━━━━━ RECORDS ━━━━━

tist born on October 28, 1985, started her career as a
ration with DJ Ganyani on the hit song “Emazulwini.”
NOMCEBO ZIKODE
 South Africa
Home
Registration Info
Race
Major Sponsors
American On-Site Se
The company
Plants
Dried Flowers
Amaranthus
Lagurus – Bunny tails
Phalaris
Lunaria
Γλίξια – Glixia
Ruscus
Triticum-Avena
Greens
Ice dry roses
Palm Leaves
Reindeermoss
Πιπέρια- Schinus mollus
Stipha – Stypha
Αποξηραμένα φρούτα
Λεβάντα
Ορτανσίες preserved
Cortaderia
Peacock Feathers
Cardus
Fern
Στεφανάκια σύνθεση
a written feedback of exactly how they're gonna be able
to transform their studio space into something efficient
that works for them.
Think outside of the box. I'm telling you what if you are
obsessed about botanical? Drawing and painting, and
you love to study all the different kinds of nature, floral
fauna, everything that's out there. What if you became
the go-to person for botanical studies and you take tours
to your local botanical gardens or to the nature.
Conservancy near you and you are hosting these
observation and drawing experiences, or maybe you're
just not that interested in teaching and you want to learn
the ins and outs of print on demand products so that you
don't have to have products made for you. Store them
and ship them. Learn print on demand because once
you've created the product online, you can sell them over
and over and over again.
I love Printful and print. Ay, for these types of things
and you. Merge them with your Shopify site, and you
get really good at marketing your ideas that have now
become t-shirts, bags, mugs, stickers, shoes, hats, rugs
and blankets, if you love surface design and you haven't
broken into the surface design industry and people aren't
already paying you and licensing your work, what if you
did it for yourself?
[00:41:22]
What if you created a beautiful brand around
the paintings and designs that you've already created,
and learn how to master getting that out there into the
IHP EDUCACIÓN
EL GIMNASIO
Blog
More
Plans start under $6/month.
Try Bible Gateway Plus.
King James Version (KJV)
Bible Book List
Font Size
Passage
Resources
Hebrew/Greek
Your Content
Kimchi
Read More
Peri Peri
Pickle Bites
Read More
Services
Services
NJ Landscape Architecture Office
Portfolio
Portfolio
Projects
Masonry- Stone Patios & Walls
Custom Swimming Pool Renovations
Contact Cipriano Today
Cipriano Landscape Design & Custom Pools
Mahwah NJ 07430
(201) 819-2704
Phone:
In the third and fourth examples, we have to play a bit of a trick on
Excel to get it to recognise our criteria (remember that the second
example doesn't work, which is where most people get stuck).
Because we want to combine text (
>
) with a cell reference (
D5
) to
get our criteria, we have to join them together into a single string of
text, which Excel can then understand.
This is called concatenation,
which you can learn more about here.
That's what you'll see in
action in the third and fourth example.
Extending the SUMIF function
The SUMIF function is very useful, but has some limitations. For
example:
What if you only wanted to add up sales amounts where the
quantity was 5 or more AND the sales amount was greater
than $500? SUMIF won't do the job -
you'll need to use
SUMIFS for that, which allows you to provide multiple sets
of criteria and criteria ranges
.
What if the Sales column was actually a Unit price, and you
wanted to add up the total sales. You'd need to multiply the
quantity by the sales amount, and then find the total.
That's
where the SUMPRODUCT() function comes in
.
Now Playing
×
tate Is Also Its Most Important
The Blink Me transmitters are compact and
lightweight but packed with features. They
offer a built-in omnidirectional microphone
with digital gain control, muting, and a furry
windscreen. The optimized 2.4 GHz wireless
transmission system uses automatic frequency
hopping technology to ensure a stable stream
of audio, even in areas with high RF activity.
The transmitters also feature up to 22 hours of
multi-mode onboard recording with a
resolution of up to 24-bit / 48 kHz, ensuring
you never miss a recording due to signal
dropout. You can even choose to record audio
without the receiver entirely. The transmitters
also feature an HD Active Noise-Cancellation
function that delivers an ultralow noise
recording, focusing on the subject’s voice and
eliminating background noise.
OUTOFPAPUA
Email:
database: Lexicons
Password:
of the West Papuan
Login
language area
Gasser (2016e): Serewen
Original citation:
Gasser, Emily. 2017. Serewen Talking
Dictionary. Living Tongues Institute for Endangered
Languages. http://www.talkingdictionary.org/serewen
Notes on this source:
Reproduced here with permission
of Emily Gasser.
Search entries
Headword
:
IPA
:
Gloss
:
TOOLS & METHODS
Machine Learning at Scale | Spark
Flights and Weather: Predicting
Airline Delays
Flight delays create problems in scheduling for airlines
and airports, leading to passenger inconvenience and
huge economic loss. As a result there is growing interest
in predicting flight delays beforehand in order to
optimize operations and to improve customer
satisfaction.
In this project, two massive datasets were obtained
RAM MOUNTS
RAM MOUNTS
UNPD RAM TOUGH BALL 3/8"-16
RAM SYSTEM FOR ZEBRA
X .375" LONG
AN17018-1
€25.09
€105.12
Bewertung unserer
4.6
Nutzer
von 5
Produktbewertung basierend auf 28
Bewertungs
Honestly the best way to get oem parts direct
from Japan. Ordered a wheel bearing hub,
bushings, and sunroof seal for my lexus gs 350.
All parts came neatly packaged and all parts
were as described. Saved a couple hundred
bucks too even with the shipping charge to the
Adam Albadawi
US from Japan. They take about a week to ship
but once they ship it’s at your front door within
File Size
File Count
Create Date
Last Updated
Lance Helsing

━━━━━

> PROBLEM: What is needed is an exact copy of the lines above, from the one containing "Extending the SUMIF function" through the one containing "resolution of up to 24-bit / 48 kHz, ensuring", with nothing added.

> ANSWER SPACE:
Extending the SUMIF function
The SUMIF function is very useful, but has some limitations. For
example:
What if you only wanted to add up sales amounts where the
quantity was 5 or more AND the sales amount was greater
than $500? SUMIF won't do the job -
you'll need to use
SUMIFS for that, which allows you to provide multiple sets
of criteria and criteria ranges
.
What if the Sales column was actually a Unit price, and you
wanted to add up the total sales. You'd need to multiply the
quantity by the sales amount, and then find the total.
That's
where the SUMPRODUCT() function comes in
.
Now Playing
×
tate Is Also Its Most Important
The Blink Me transmitters are compact and
lightweight but packed with features. They
offer a built-in omnidirectional microphone
with digital gain control, muting, and a furry
windscreen. The optimized 2.4 GHz wireless
transmission system uses automatic frequency
hopping technology to ensure a stable stream
of audio, even in areas with high RF activity.
The transmitters also feature up to 22 hours of
multi-mode onboard recording with a
resolution of up to 24-bit / 48 kHz, ensuring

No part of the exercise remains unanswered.